Mr Thigpen described the company’s younger assets as “far safer, far more reliable and far more efficient” than its legacy fleet, and the the company is hoping to take advantage of expected increases in near-term floater demand.. Citing offshore rig statistics from Rystad Energy, he noted that global floater demand saw a significant drop in the immediate aftermath of the previous oil price downturn, with year-on-year demand decreasing by 14% in 2015, 30% in 2016 and 23% in 2017. Rig demand saw modest year-on-year growth in 2018 and 2019 before falling again in the wake of the current downturn. Rystad estimated that the floater market in 2020 will decline by 14% from 2019 levels before bottoming out in 2021.
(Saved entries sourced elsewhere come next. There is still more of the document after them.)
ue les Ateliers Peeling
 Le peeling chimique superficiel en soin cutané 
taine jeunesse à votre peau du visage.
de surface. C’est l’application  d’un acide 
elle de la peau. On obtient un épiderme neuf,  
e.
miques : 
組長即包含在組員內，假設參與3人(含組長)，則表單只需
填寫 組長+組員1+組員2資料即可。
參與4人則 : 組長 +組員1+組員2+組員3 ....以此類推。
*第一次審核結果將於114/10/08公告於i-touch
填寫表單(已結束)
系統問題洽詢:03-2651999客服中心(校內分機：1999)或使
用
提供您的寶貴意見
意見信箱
After 2021, floater demand is expected to increase, with Rystad forecasting double-digit positive year-on-year growth in 2022, 2024 and 2025, while 2023 is estimated to see a 4% increase. Mr Thigpen said Transocean has positioned itself to take advantage of that future.
“When we can get oil prices to move upward, the question becomes, are customers going to start reinvesting in the business? Where do they place their investment? Is it going to be in shale, is it going to be somewhere else, offshore, deepwater? We’re seeing a dramatic drop in investment today, as you would expect given the circumstances, but as you look out to 2022 and 2023, you could see… dramatic increases in floater demand. We’re hopeful that happens,” Mr Thigpen said.
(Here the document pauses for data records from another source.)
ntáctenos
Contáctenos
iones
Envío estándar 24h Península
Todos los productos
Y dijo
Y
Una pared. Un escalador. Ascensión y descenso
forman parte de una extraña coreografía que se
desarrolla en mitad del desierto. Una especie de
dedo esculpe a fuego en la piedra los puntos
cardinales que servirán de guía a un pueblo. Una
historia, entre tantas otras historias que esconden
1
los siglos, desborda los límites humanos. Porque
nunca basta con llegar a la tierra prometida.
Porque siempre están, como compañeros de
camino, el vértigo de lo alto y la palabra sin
Technology will also be critical for adding value in the near-term future. Given the duration of the downturn, Transocean has had to prioritize its investments in this area, shelving some planned developments and slowing the adoption of other new technologies. But a few top-priority technologies remain on the docket, with the aim of making offshore projects more competitive with US onshore. One such technology is the aShear, a kinetic blowout stopper (KBOS) shear ram unit based on military-grade ballistics that Transocean is currently developing with Kinetic Pressure Control. Mr Thigpen said Transocean has been working with several companies on using aShear, and it hopes to deploying the technology in the US Gulf of Mexico sometime in 2021.
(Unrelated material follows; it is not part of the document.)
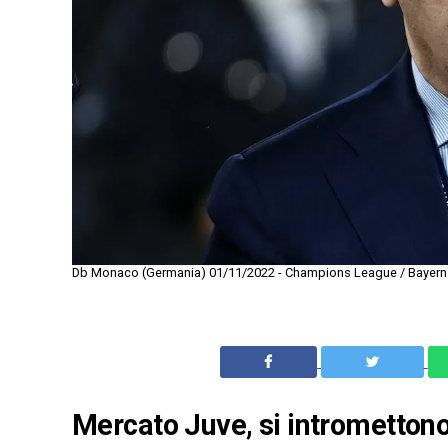
Db Monaco (Germania) 01/11/2022 - Champions League / Bayern M
Mercato Juve, si intromettono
Transocean has also upgraded six rigs with its automated drilling control system over the past three years, and it installed a hybrid energy storage system on the Transocean Spitsbergen semisubmersible in October 2019. The system captures energy generated during normal rig operations that would’ve otherwise been wasted, then uses that energy to power the rig’s thrusters. In addition, the company’s Smart Equipment Analytics system, a customized analytics package that uses sensors to evaluate real-time operational data, maintenance data, power consumption and emissions, is running on 19 rigs.
“All of these technologies help in improving our reliability and efficiency,” Mr Thigpen said. “They also help us reduce our overall impact on the environments in which we operate, because we’re deploying technologies that provide even more barriers to mitigate the possibility and severity of either a process or a personal safety event. They’re also technologies that enable us to deliver campaigns more quickly, using less fuel and reducing our impact on the environment.”